I can definitely document my process too for anyone taking this on in the future.
telling us what you are working on helps.
i did many kingpins on the D-60, and the only real issue was removing and retorquing the top stud.
if you are talking 2 wheel drive vehicle, the hardest part is pressing the old pin out, or welding the axle if the pin tube is
enlarged from running way too long with bad bushings.
I had a shop rebuild the whole front end on my 86 F-250.
All the Bushings, Springs and King Pins..
Russ said the hardest part was finding someone with the tool to do the reaming
or sizing the KP to the new Bushings.
Seems not many shops have the tools any more since not too many King Pin
front end still on the road.
Maybe a big truck shop may have the tools?
When I did the King Pins on my 67 1 1/2 ton International probably 40 yrs ago,
the KP`s just fell out when I removed the side bolts.
I think most people forget to give the parts a shot of grease once in a while.
When I was working, I usually gave the dump truck I drove a shot of grease
during the winter rains etc... amazing the water that came out with the grease
being pumped in. That water and grit/salt does a # on the brass bushings.
telling us what you are working on helps.
i did many kingpins on the D-60, and the only real issue was removing and retorquing the top stud.
if you are talking 2 wheel drive vehicle, the hardest part is pressing the old pin out, or welding the axle if the pin tube is
enlarged from running way too long with bad bushings.
im sorry, I forgot that I didnt have a sig on here, the truck is a 1984 F250 2wd. I’ve heard similar that it’s a beast to get the old ones out. Truck was not mine for a long time, I imagine they are pretty beat up. Plus I live in jungle and beach weather in Hawaii so it’s rather harsh elements.
Following up on my old post. New friend has the space, tools and mechanic skills to help with this project. Spoke to some other mechanics and they were concerned about the I-beam axle being worn out due to driving with bad king pins - are the i-beam axles a part that can be ordered? I am on Maui in Hawaii so it will be hard to source and no scrap yards to pull from
with large trucks when the axle beam gets wallowed out from bad kingpins, we weld the pin hole smaller, than bore it to proper dimensions to accept the new pin and bushings.
There are sources for new I-beams as those are often what is replaced when people drop or lift 2WD (I believe you can by stock too) I doubt they will be cheap, especially shipped to Hawaii though, so you may be better off trying what Tom recommended. I am assuming an 84 is the same as a 93 and they have regular press in ball joints. I just did this job on my truck and with a ball joint press and impact it was a piece of cake. I didn't have any axle issues though. I will post more about it in my thread, but Moog changed the design on there ball joints, so be careful greasing them. None of mine could properly relieve pressure when installed due to the design change.
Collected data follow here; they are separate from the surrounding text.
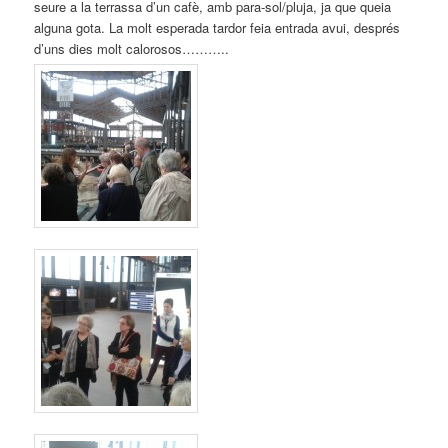
seure a la terrassa d’un cafè, amb para-sol/pluja, ja que queia
alguna gota. La molt esperada tardor feia entrada avui, després
d’uns dies molt calorosos………..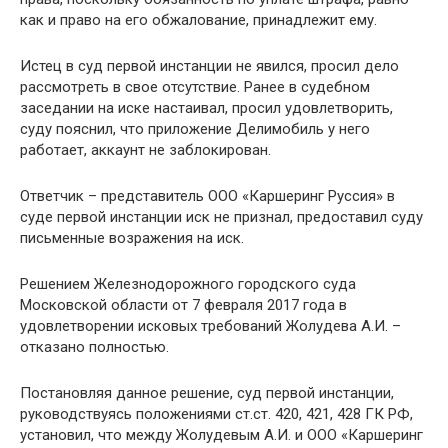
как и право на его обжалование, принадлежит ему.
Истец в суд первой инстанции не явился, просил дело
рассмотреть в свое отсутствие. Ранее в судебном
заседании на иске настаивал, просил удовлетворить,
суду пояснил, что приложение Делимобиль у него
работает, аккаунт не заблокирован.
Ответчик – представитель ООО «Каршеринг Руссия» в
суде первой инстанции иск не признал, предоставил суду
письменные возражения на иск.
Решением Железнодорожного городского суда
Московской области от 7 февраля 2017 года в
удовлетворении исковых требований Жолудева А.И. –
отказано полностью.
Постановляя данное решение, суд первой инстанции,
руководствуясь положениями ст.ст. 420, 421, 428 ГК РФ,
установил, что между Жолудевым А.И. и ООО «Каршеринг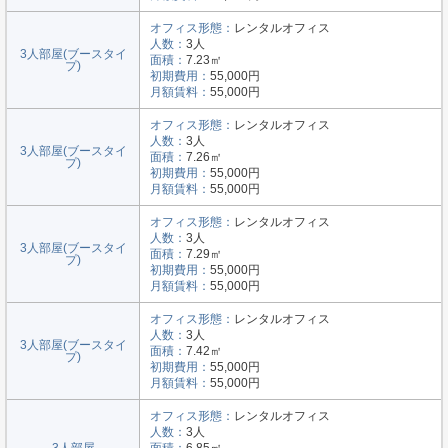
オフィス形態：
レンタルオフィス
人数：
3人
3人部屋(ブースタイ
面積：
7.23㎡
プ)
初期費用：
55,000円
月額賃料：
55,000円
オフィス形態：
レンタルオフィス
人数：
3人
3人部屋(ブースタイ
面積：
7.26㎡
プ)
初期費用：
55,000円
月額賃料：
55,000円
オフィス形態：
レンタルオフィス
人数：
3人
3人部屋(ブースタイ
面積：
7.29㎡
プ)
初期費用：
55,000円
月額賃料：
55,000円
オフィス形態：
レンタルオフィス
人数：
3人
3人部屋(ブースタイ
面積：
7.42㎡
プ)
初期費用：
55,000円
月額賃料：
55,000円
オフィス形態：
レンタルオフィス
人数：
3人
3人部屋
面積：
6.85㎡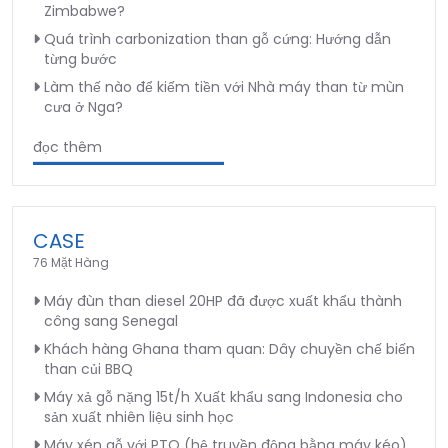
Zimbabwe?
Quá trình carbonization than gỗ cứng: Hướng dẫn
từng bước
Làm thế nào để kiếm tiền với Nhà máy than từ mùn
cưa ở Nga?
đọc thêm
CASE
76 Mặt Hàng
Máy đùn than diesel 20HP đã được xuất khẩu thành
công sang Senegal
Khách hàng Ghana tham quan: Dây chuyền chế biến
than củi BBQ
Máy xả gỗ nặng 15t/h Xuất khẩu sang Indonesia cho
sản xuất nhiên liệu sinh học
Máy xén gỗ với PTO (hệ truyền động bằng máy kéo)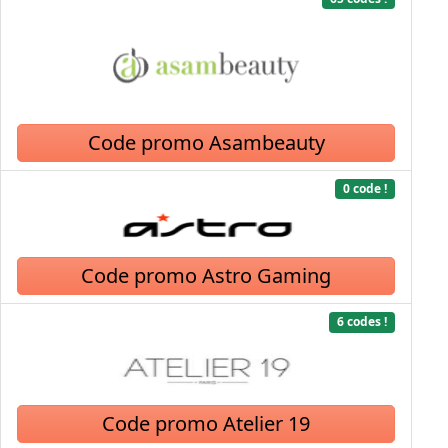
Code promo Asambeauty
0 code !
Code promo Astro Gaming
6 codes !
Code promo Atelier 19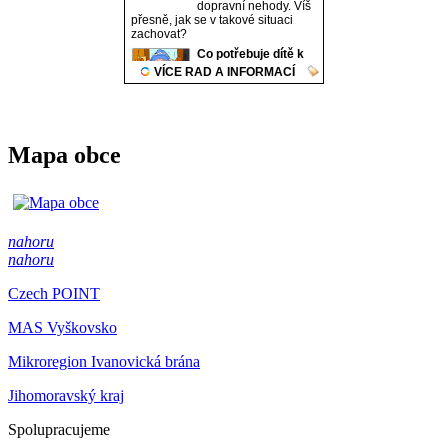
Mapa obce
nahoru
nahoru
Czech POINT
MAS Vyškovsko
Mikroregion Ivanovická brána
Jihomoravský kraj
Spolupracujeme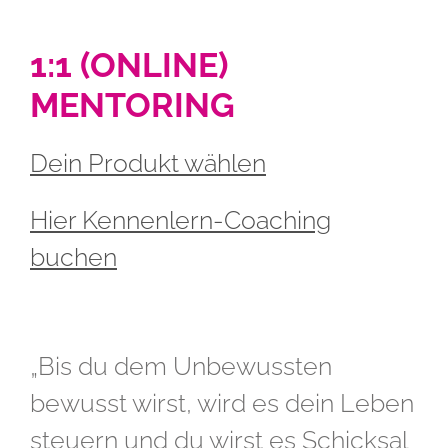
1:1 (ONLINE)
MENTORING
Dein Produkt wählen
Hier Kennenlern-Coaching
buchen
„Bis du dem Unbewussten
bewusst wirst, wird es dein Leben
steuern und du wirst es Schicksal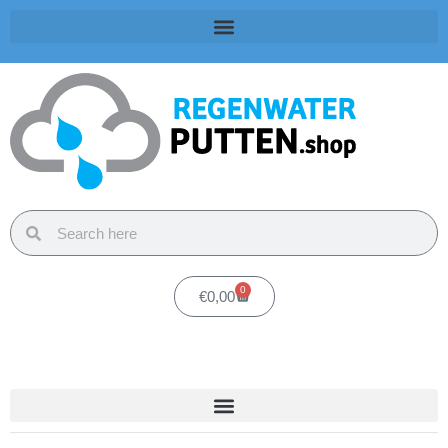
0
€
0,00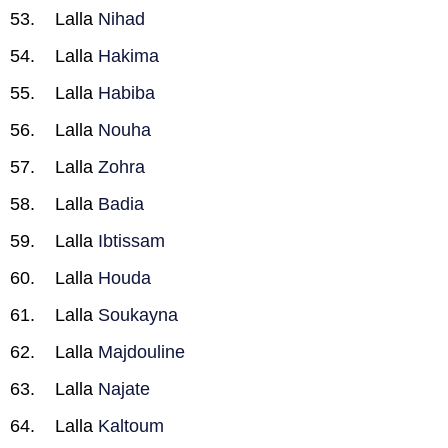
Lalla
Nihad
Lalla
Hakima
Lalla
Habiba
Lalla
Nouha
Lalla
Zohra
Lalla
Badia
Lalla
Ibtissam
Lalla
Houda
Lalla
Soukayna
Lalla
Majdouline
Lalla
Najate
Lalla
Kaltoum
I have a set of 2wd i-beams off my '88 when I swapped in a D60. Not sure if they are balljoint or kingpin at that year, but can check. Also not sure if a balljoint i-beam would be a direct swap into the frame. They have the complete knuckles and hubs, and springs etc.. so if they bolt up in the right place it might be a direct swap...
However I'm in Massachusetts and no clue what that would be to ship to you, probably have to be a pallet and cost a good bit, but an option for you (especially if a ball joint setup would be better going forward)
with large trucks when the axle beam gets wallowed out from bad kingpins, we weld the pin hole smaller, than bore it to proper dimensions to accept the new pin and bushings.
thank you for this, I had heard about this strategy but nice to be confirmed.
Finally found someone who can help with the king pins, the set I had sat for a while and got surface rusty (I’m on Maui so the humidity is unavoidable here). I cleaned off the surface rust with some WD-40 and a wire brush. When I attempt to lightly tap the collar (not sure it’s actual name) on to the king pin, I notice it starts to open up at the seam (see attached photo) is this normal or will I need to ream out the collar?